Return all of the data exactly, with nothing left out but the pictures.

▶ Supplied material
***

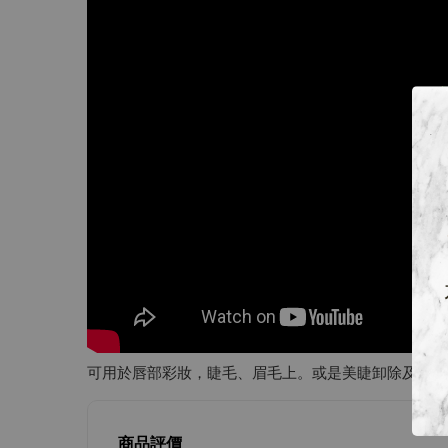
可用於唇部彩妝，睫毛、眉毛上。或是美睫卸除及清潔
商品評價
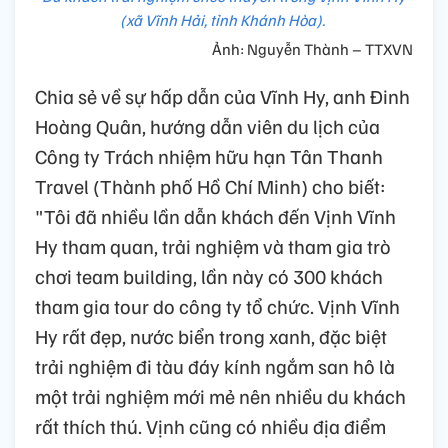
(xã Vĩnh Hải, tỉnh Khánh Hòa).
Ảnh: Nguyễn Thành – TTXVN
Chia sẻ về sự hấp dẫn của Vĩnh Hy, anh Đinh
Hoàng Quân, hướng dẫn viên du lịch của
Công ty Trách nhiệm hữu hạn Tân Thanh
Travel (Thành phố Hồ Chí Minh) cho biết:
"Tôi đã nhiều lần dẫn khách đến Vịnh Vĩnh
Hy tham quan, trải nghiệm và tham gia trò
chơi team building, lần này có 300 khách
tham gia tour do công ty tổ chức. Vịnh Vĩnh
Hy rất đẹp, nước biển trong xanh, đặc biệt
trải nghiệm đi tàu đáy kính ngắm san hô là
một trải nghiệm mới mẻ nên nhiều du khách
rất thích thú. Vịnh cũng có nhiều địa điểm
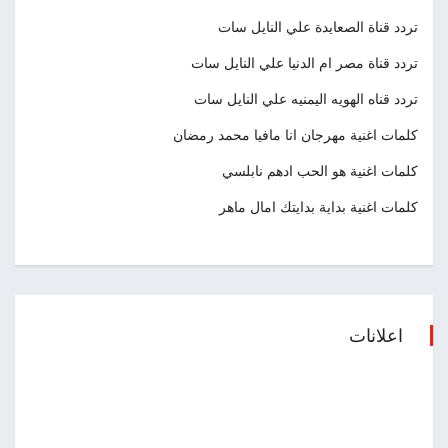
تردد قناة الصعايدة علي النايل سات
تردد قناة مصر ام الدنيا علي النايل سات
تردد قناه الهويه اليمنيه علي النايل سات
كلمات اغنية مهرجان انا مافيا محمد رمضان
كلمات اغنية هو الحب ادهم نابلسي
كلمات اغنية بداية بدايتك امال ماهر
اعلانات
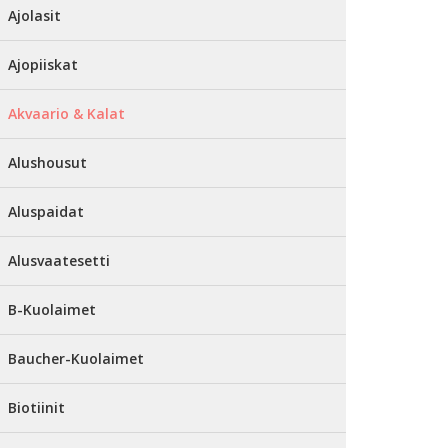
Ajolasit
Ajopiiskat
Akvaario & Kalat
Alushousut
Aluspaidat
Alusvaatesetti
B-Kuolaimet
Baucher-Kuolaimet
Biotiinit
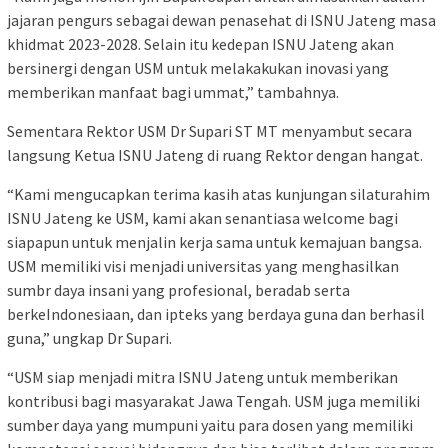
jajaran pengurs sebagai dewan penasehat di ISNU Jateng masa
khidmat 2023-2028. Selain itu kedepan ISNU Jateng akan
bersinergi dengan USM untuk melakakukan inovasi yang
memberikan manfaat bagi ummat,” tambahnya.
Sementara Rektor USM Dr Supari ST MT menyambut secara
langsung Ketua ISNU Jateng di ruang Rektor dengan hangat.
“Kami mengucapkan terima kasih atas kunjungan silaturahim
ISNU Jateng ke USM, kami akan senantiasa welcome bagi
siapapun untuk menjalin kerja sama untuk kemajuan bangsa.
USM memiliki visi menjadi universitas yang menghasilkan
sumbr daya insani yang profesional, beradab serta
berkeIndonesiaan, dan ipteks yang berdaya guna dan berhasil
guna,” ungkap Dr Supari.
“USM siap menjadi mitra ISNU Jateng untuk memberikan
kontribusi bagi masyarakat Jawa Tengah. USM juga memiliki
sumber daya yang mumpuni yaitu para dosen yang memiliki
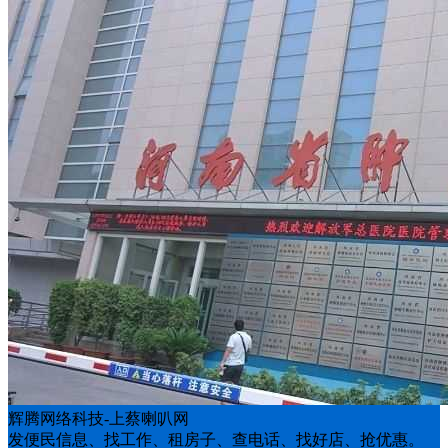
辉腾网络科技-上蔡喇叭网
发便民信息、找工作、租房子、查电话、找好店、抢优惠。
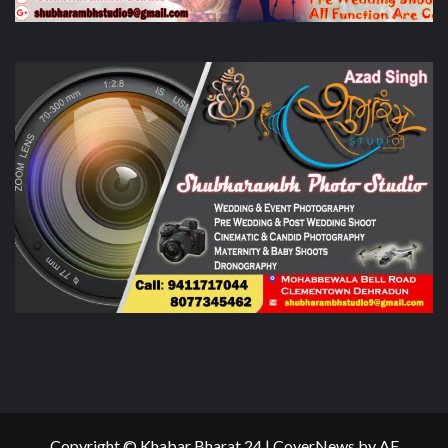
Copyright © Khabar Bharat 24
|
CoverNews
by AF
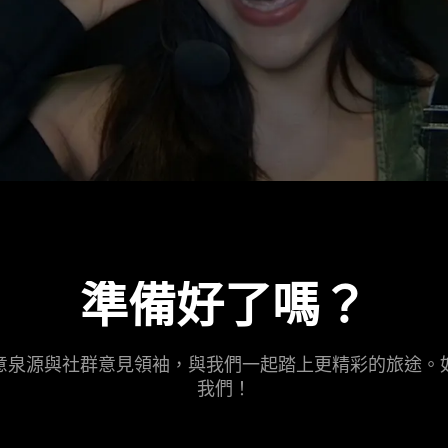
準備好
了嗎
？
意泉源與社群意見領袖，與我們一起踏上更精彩的旅途。
我們
！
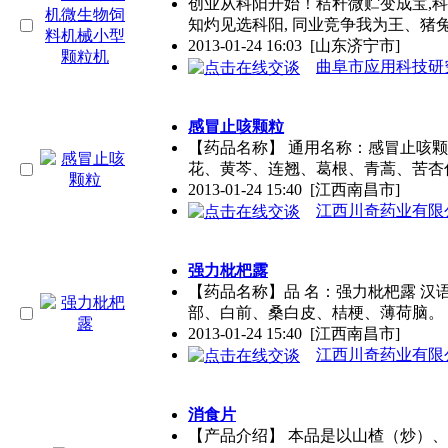
创业从科阳开始！秸秆微贮变成宝,科阳
知灼见选科阳, 同业竞争我为王、猪
2013-01-24 16:03
[山东济宁市]
曲阜市应用科技研
感冒止咳颗粒
【药品名称】 通用名称：感冒止咳颗粒 汉语
花、黄芩、连翘、葛根、青蒿、苦杏
2013-01-24 15:40
[江西南昌市]
江西川奇药业有限
强力枇杷露
【药品名称】品 名：强力枇杷露 汉语拼音
部、白前、桑白皮、桔梗、薄荷脑。
2013-01-24 15:40
[江西南昌市]
江西川奇药业有限
消食片
【产品介绍】 本品是以山楂（炒）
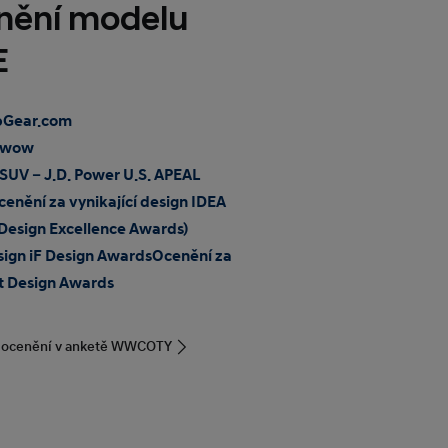
enění modelu
E
pGear.com
arwow
SUV – J.D. Power U.S. APEAL
enění za vynikající design IDEA
 Design Excellence Awards)
sign iF Design Awards
Ocenění za
t Design Awards
m ocenění v anketě WWCOTY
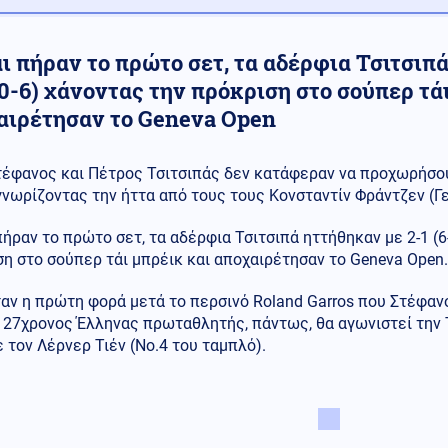
ι πήραν το πρώτο σετ, τα αδέρφια Τσιτσιπά 
10-6) χάνοντας την πρόκριση στο σούπερ τά
αιρέτησαν το Geneva Open
τέφανος και Πέτρος Τσιτσιπάς δεν κατάφεραν να προχωρήσου
γνωρίζοντας την ήττα από τους τους Κονσταντίν Φράντζεν (Γ
πήραν το πρώτο σετ, τα αδέρφια Τσιτσιπά ηττήθηκαν με 2-1 (6-7
η στο σούπερ τάι μπρέικ και αποχαιρέτησαν το Geneva Open.
αν η πρώτη φορά μετά το περσινό Roland Garros που Στέφαν
Ο 27χρονος Έλληνας πρωταθλητής, πάντως, θα αγωνιστεί την Τ
ε τον Λέρνερ Τιέν (Νο.4 του ταμπλό).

***

▶ Task response
可用於唇部彩妝，睫毛、眉毛上。或是美睫卸除及清潔
商品評價
(xã Vĩnh Hải, tỉnh Khánh Hòa).
Ảnh: Nguyễn Thành – TTXVN
Chia sẻ về sự hấp dẫn của Vĩnh Hy, anh Đinh
Hoàng Quân, hướng dẫn viên du lịch của
Công ty Trách nhiệm hữu hạn Tân Thanh
Travel (Thành phố Hồ Chí Minh) cho biết:
"Tôi đã nhiều lần dẫn khách đến Vịnh Vĩnh
Hy tham quan, trải nghiệm và tham gia trò
chơi team building, lần này có 300 khách
tham gia tour do công ty tổ chức. Vịnh Vĩnh
Hy rất đẹp, nước biển trong xanh, đặc biệt
trải nghiệm đi tàu đáy kính ngắm san hô là
một trải nghiệm mới mẻ nên nhiều du khách
rất thích thú. Vịnh cũng có nhiều địa điểm
تردد قناة الصعايدة علي النايل سات
تردد قناة مصر ام الدنيا علي النايل سات
تردد قناه الهويه اليمنيه علي النايل سات
كلمات اغنية مهرجان انا مافيا محمد رمضان
كلمات اغنية هو الحب ادهم نابلسي
كلمات اغنية بداية بدايتك امال ماهر
اعلانات
Ajolasit
Ajopiiskat
Akvaario & Kalat
Alushousut
Aluspaidat
Alusvaatesetti
B-Kuolaimet
Baucher-Kuolaimet
Biotiinit
jajaran pengurs sebagai dewan penasehat di ISNU Jateng masa
khidmat 2023-2028. Selain itu kedepan ISNU Jateng akan
bersinergi dengan USM untuk melakakukan inovasi yang
memberikan manfaat bagi ummat,” tambahnya.
Sementara Rektor USM Dr Supari ST MT menyambut secara
langsung Ketua ISNU Jateng di ruang Rektor dengan hangat.
“Kami mengucapkan terima kasih atas kunjungan silaturahim
ISNU Jateng ke USM, kami akan senantiasa welcome bagi
siapapun untuk menjalin kerja sama untuk kemajuan bangsa.
USM memiliki visi menjadi universitas yang menghasilkan
sumbr daya insani yang profesional, beradab serta
berkeIndonesiaan, dan ipteks yang berdaya guna dan berhasil
guna,” ungkap Dr Supari.
“USM siap menjadi mitra ISNU Jateng untuk memberikan
kontribusi bagi masyarakat Jawa Tengah. USM juga memiliki
sumber daya yang mumpuni yaitu para dosen yang memiliki
辉腾网络科技-上蔡喇叭网
发便民信息、找工作、租房子、查电话、找好店、抢优惠。
Copyright © Khabar Bharat 24
|
CoverNews
by AF
準備好
了嗎
？
意泉源與社群意見領袖，與我們一起踏上更精彩的旅途。
我們
！
创业从科阳开始！秸秆微贮变成宝,科阳
知灼见选科阳, 同业竞争我为王、猪
2013-01-24 16:03
[山东济宁市]
曲阜市应用科技研
感冒止咳颗粒
【药品名称】 通用名称：感冒止咳颗粒 汉语
花、黄芩、连翘、葛根、青蒿、苦杏
2013-01-24 15:40
[江西南昌市]
江西川奇药业有限
强力枇杷露
【药品名称】品 名：强力枇杷露 汉语拼音
部、白前、桑白皮、桔梗、薄荷脑。
2013-01-24 15:40
[江西南昌市]
江西川奇药业有限
消食片
【产品介绍】 本品是以山楂（炒）
enění modelu
E
pGear.com
arwow
SUV – J.D. Power U.S. APEAL
enění za vynikající design IDEA
 Design Excellence Awards)
sign iF Design Awards
Ocenění za
t Design Awards
m ocenění v anketě WWCOTY
ι πήραν το πρώτο σετ, τα αδέρφια Τσιτσιπά 
10-6) χάνοντας την πρόκριση στο σούπερ τά
αιρέτησαν το Geneva Open
τέφανος και Πέτρος Τσιτσιπάς δεν κατάφεραν να προχωρήσου
γνωρίζοντας την ήττα από τους τους Κονσταντίν Φράντζεν (Γ
πήραν το πρώτο σετ, τα αδέρφια Τσιτσιπά ηττήθηκαν με 2-1 (6-7
η στο σούπερ τάι μπρέικ και αποχαιρέτησαν το Geneva Open.
αν η πρώτη φορά μετά το περσινό Roland Garros που Στέφαν
Ο 27χρονος Έλληνας πρωταθλητής, πάντως, θα αγωνιστεί την Τ
ε τον Λέρνερ Τιέν (Νο.4 του ταμπλό).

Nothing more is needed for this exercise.